*** Opening of DATA FOR PROCESSING ***

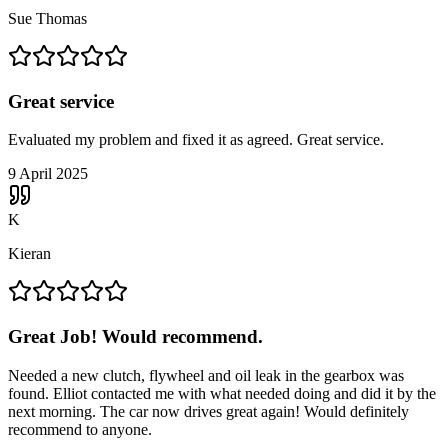
Sue Thomas
Great service
Evaluated my problem and fixed it as agreed. Great service.
9 April 2025
K
Kieran
Great Job! Would recommend.
Needed a new clutch, flywheel and oil leak in the gearbox was
found. Elliot contacted me with what needed doing and did it by the
next morning. The car now drives great again! Would definitely
recommend to anyone.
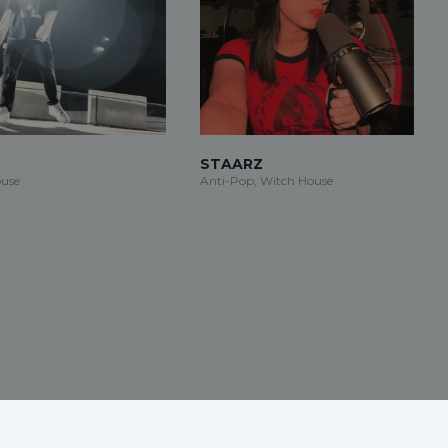
STAARZ
use
Anti-Pop, Witch House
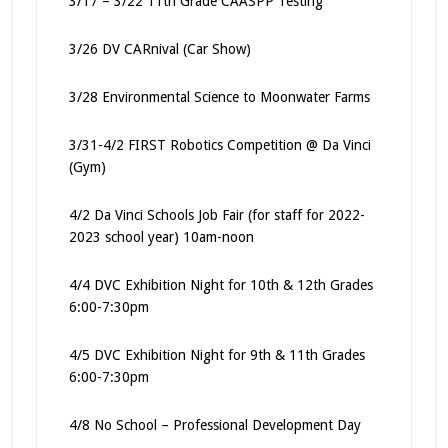
3/17 – 3/22 11th Grade CAASPP Testing
3/26 DV CARnival (Car Show)
3/28 Environmental Science to Moonwater Farms
3/31-4/2 FIRST Robotics Competition @ Da Vinci
(Gym)
4/2 Da Vinci Schools Job Fair (for staff for 2022-
2023 school year) 10am-noon
4/4 DVC Exhibition Night for 10th & 12th Grades
6:00-7:30pm
4/5 DVC Exhibition Night for 9th & 11th Grades
6:00-7:30pm
4/8 No School – Professional Development Day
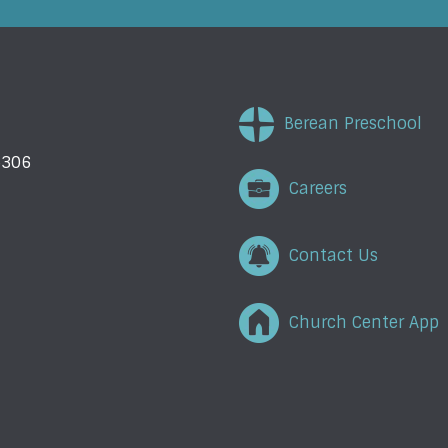
Berean Preschool
5306
Careers
Contact Us
Church Center App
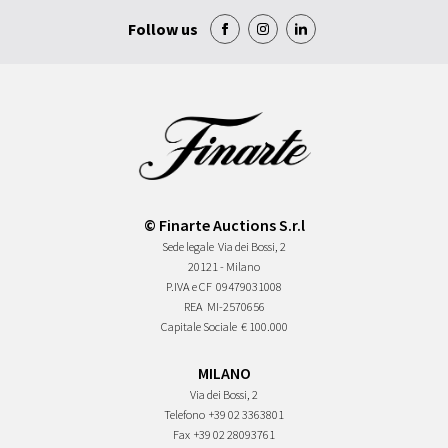
Follow us
© Finarte Auctions S.r.l
Sede legale
Via dei Bossi, 2
20121 - Milano
P.IVA e CF
09479031008
REA
MI-2570656
Capitale Sociale
€ 100.000
MILANO
Via dei Bossi, 2
Telefono
+39 02 3363801
Fax
+39 02 28093761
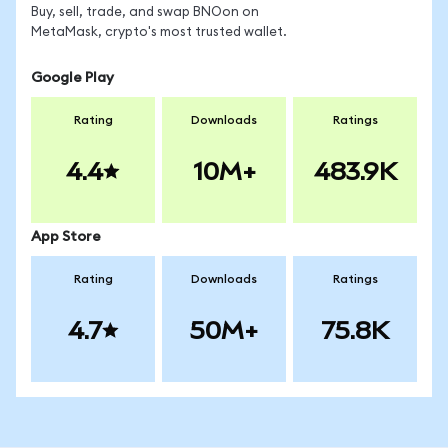
Buy, sell, trade, and swap BNOon on
MetaMask, crypto's most trusted wallet.
Google Play
Rating
Downloads
Ratings
4.4
10M+
483.9K
App Store
Rating
Downloads
Ratings
4.7
50M+
75.8K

*** Close of DATA FOR PROCESSING ***

#### WHAT YOU HAVE TO DO:
Restate the data above word for word. Skip every picture.

#### ANSWER TO THE PROBLEM:
Sue Thomas
Great service
Evaluated my problem and fixed it as agreed. Great service.
9 April 2025
K
Kieran
Great Job! Would recommend.
Needed a new clutch, flywheel and oil leak in the gearbox was
found. Elliot contacted me with what needed doing and did it by the
next morning. The car now drives great again! Would definitely
recommend to anyone.
STAARZ
use
Anti-Pop, Witch House
3/17 – 3/22 11th Grade CAASPP Testing
3/26 DV CARnival (Car Show)
3/28 Environmental Science to Moonwater Farms
3/31-4/2 FIRST Robotics Competition @ Da Vinci
(Gym)
4/2 Da Vinci Schools Job Fair (for staff for 2022-
2023 school year) 10am-noon
4/4 DVC Exhibition Night for 10th & 12th Grades
6:00-7:30pm
4/5 DVC Exhibition Night for 9th & 11th Grades
6:00-7:30pm
4/8 No School – Professional Development Day
Berean Preschool
5306
Careers
Contact Us
Church Center App
Follow us
© Finarte Auctions S.r.l
Sede legale
Via dei Bossi, 2
20121 - Milano
P.IVA e CF
09479031008
REA
MI-2570656
Capitale Sociale
€ 100.000
MILANO
Via dei Bossi, 2
Telefono
+39 02 3363801
Fax
+39 02 28093761
Buy, sell, trade, and swap BNOon on
MetaMask, crypto's most trusted wallet.
Google Play
Rating
Downloads
Ratings
4.4
10M+
483.9K
App Store
Rating
Downloads
Ratings
4.7
50M+
75.8K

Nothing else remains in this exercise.